Samuel Graham (born 13 August 2000) is an English professional footballer who plays as a defender for Rochdale.

Career

Sheffield United
On 10 March 2017, Graham signed his first professional contract with Sheffield United, signing a deal until 2020. On 24 March 2018, he joined National League side FC Halifax Town on loan until the end of the season.

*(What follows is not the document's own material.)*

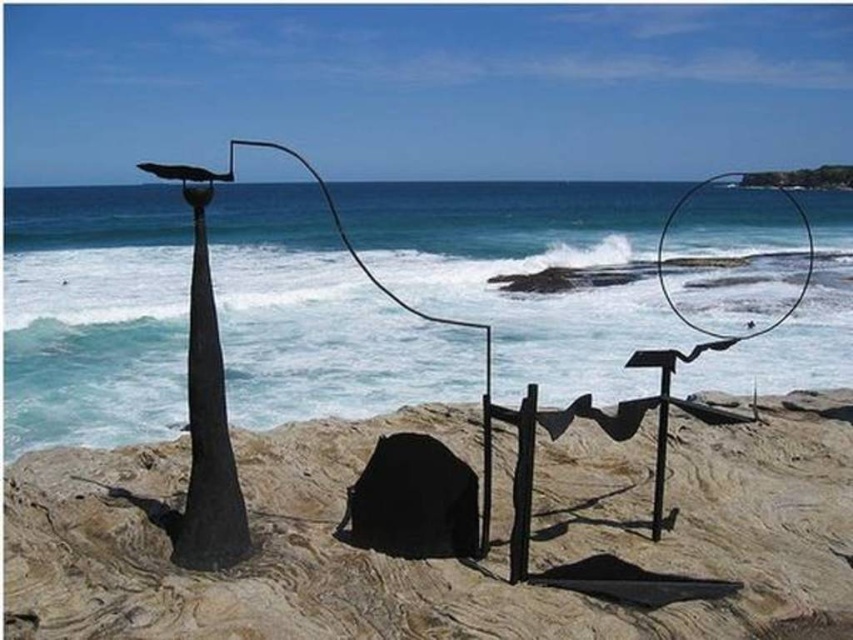 You are a photographer planning to capture the sculpture and its surroundings. You want to ensure that the smooth sand at center and the black matte pole at left are both visible in your shot. Given their sizes, which object will occupy more space in the photo?

The smooth sand at center has a larger size compared to the black matte pole at left, so it will occupy more space in the photo.

You are standing on the rocky beach and want to place a 3 feet wide sculpture base on the sand. Can you fit it on the smooth sand at center?

The smooth sand at center is 8.70 feet from viewer. Since the sculpture base is only 3 feet wide, it will fit comfortably on the smooth sand at center as the space available is more than sufficient.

Graham was loaned out to Oldham Athletic on 6 July 2018

On 31 January 2019, Graham was loaned out to Australian side Central Coast Mariners for the remainder of the 2018–19 A-League season.

On 5 August 2019, Graham was loaned out to Notts County for the 2019–20 season.

On 8 September 2020, the loan was extended.

Rochdale
On 29 July 2021, Graham signed a two-year contract with Rochdale.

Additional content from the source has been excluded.